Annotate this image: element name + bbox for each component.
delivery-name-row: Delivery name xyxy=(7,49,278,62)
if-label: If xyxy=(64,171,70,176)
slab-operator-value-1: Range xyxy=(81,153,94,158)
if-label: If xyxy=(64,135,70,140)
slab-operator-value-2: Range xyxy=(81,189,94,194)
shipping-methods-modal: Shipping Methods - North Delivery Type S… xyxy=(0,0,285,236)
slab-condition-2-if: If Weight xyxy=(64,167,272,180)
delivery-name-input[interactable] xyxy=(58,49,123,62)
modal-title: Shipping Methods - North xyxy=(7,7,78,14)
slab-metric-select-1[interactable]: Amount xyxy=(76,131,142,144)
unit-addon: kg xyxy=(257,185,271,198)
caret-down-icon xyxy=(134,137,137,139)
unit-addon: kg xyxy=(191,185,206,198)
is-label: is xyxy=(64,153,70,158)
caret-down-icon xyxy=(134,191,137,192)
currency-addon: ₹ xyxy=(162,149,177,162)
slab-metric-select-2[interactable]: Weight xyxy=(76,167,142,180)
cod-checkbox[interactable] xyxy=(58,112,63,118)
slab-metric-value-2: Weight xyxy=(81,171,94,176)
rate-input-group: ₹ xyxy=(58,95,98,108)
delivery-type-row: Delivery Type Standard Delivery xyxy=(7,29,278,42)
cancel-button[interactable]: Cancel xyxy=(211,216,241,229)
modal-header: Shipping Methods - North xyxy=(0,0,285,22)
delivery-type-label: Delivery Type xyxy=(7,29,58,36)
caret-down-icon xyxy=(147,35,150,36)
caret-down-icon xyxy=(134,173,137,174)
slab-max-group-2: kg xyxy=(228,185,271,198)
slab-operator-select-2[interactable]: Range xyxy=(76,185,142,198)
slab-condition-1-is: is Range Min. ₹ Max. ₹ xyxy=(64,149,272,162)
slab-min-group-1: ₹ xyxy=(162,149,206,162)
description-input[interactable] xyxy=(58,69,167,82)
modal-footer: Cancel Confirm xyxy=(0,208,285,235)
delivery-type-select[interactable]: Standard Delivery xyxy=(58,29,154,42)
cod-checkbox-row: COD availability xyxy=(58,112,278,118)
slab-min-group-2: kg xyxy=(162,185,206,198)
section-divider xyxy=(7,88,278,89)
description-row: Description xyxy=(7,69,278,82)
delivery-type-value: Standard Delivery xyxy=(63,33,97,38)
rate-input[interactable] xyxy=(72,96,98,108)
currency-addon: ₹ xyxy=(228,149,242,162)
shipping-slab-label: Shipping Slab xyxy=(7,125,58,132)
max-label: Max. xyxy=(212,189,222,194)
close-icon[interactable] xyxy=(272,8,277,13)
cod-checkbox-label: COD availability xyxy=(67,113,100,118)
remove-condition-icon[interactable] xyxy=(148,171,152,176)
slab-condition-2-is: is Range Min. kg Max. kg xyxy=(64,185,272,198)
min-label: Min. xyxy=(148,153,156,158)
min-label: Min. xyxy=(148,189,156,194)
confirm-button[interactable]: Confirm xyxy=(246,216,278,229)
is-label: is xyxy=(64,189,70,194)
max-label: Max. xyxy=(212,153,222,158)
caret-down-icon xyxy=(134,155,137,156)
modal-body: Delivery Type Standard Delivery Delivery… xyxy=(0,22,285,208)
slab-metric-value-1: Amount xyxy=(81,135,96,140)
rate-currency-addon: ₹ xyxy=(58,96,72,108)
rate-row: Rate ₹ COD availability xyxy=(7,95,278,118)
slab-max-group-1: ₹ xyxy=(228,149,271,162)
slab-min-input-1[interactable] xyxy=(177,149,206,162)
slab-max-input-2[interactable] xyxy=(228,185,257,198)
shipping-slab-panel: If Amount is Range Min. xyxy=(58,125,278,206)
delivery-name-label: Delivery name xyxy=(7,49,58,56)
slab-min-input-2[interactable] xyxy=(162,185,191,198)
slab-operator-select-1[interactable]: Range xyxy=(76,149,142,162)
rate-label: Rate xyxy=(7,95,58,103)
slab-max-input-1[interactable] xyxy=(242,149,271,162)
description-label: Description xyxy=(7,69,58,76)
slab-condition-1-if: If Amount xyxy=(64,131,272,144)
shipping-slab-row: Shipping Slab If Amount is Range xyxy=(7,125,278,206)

> **WHAT TO PRODUCE**
Wherever the word "button" appears in the listing above, copy that line.

> **SOLUTION FOR THIS PROBLEM**
cancel-button[interactable]: Cancel xyxy=(211,216,241,229)
confirm-button[interactable]: Confirm xyxy=(246,216,278,229)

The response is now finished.